Output a character-exact copy of the data, images removed.

DATA PROVIDED:
..............................

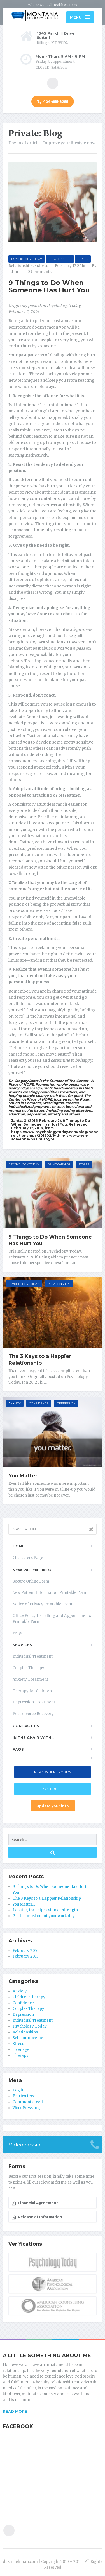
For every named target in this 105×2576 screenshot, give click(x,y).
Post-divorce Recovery (33, 1713)
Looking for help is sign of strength (45, 1910)
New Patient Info (32, 1569)
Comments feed (28, 2102)
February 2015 (25, 1956)
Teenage (21, 2049)
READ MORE (15, 2411)
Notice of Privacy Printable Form (42, 1604)
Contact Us (26, 1725)
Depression (66, 1403)
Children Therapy (29, 1997)
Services (22, 1644)
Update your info (52, 1806)
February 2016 (25, 1950)
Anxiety (14, 1403)
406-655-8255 (52, 102)
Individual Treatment (33, 1656)
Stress (83, 259)
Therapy (21, 2055)
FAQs (17, 1633)
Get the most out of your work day (44, 1915)
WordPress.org (26, 2107)
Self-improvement (30, 2037)
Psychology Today (26, 259)
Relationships (59, 259)
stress (42, 265)
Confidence (38, 1403)
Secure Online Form (31, 1581)
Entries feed (24, 2096)
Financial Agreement (34, 2203)
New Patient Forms (52, 1772)
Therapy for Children (32, 1691)
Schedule (52, 1789)
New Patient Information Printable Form (50, 1592)
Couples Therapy (28, 1668)
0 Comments (39, 271)
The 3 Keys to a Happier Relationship (39, 1359)
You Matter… (25, 1476)
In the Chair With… (33, 1737)
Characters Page (28, 1557)
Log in (18, 2090)
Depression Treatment (34, 1702)
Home (19, 1546)
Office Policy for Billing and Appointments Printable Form (52, 1618)
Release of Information (36, 2217)
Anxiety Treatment (30, 1679)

..............................

TASK SOLUTION:
For every named target in this 105×2576 screenshot, give click(x,y).
Post-divorce Recovery (33, 1713)
Looking for help is sign of strength (45, 1910)
New Patient Info (32, 1569)
Comments feed (28, 2102)
February 2015 (25, 1956)
Teenage (21, 2049)
READ MORE (15, 2411)
Notice of Privacy Printable Form (42, 1604)
Contact Us (26, 1725)
Depression (66, 1403)
Children Therapy (29, 1997)
Services (22, 1644)
Update your info (52, 1806)
February 2016 (25, 1950)
Anxiety (14, 1403)
406-655-8255 (52, 102)
Individual Treatment (33, 1656)
Stress (83, 259)
Therapy (21, 2055)
FAQs (17, 1633)
Get the most out of your work day (44, 1915)
WordPress.org (26, 2107)
Self-improvement (30, 2037)
Psychology Today (26, 259)
Relationships (59, 259)
stress (42, 265)
Confidence (38, 1403)
Secure Online Form (31, 1581)
Entries feed (24, 2096)
Financial Agreement (34, 2203)
New Patient Forms (52, 1772)
Therapy for Children (32, 1691)
Schedule (52, 1789)
New Patient Information Printable Form (50, 1592)
Couples Therapy (28, 1668)
0 Comments (39, 271)
The 3 Keys to a Happier Relationship (39, 1359)
You Matter… (25, 1476)
In the Chair With… (33, 1737)
Characters Page (28, 1557)
Log in (18, 2090)
Depression Treatment (34, 1702)
Home (19, 1546)
Office Policy for Billing and Appointments Printable Form (52, 1618)
Release of Information (36, 2217)
Anxiety Treatment (30, 1679)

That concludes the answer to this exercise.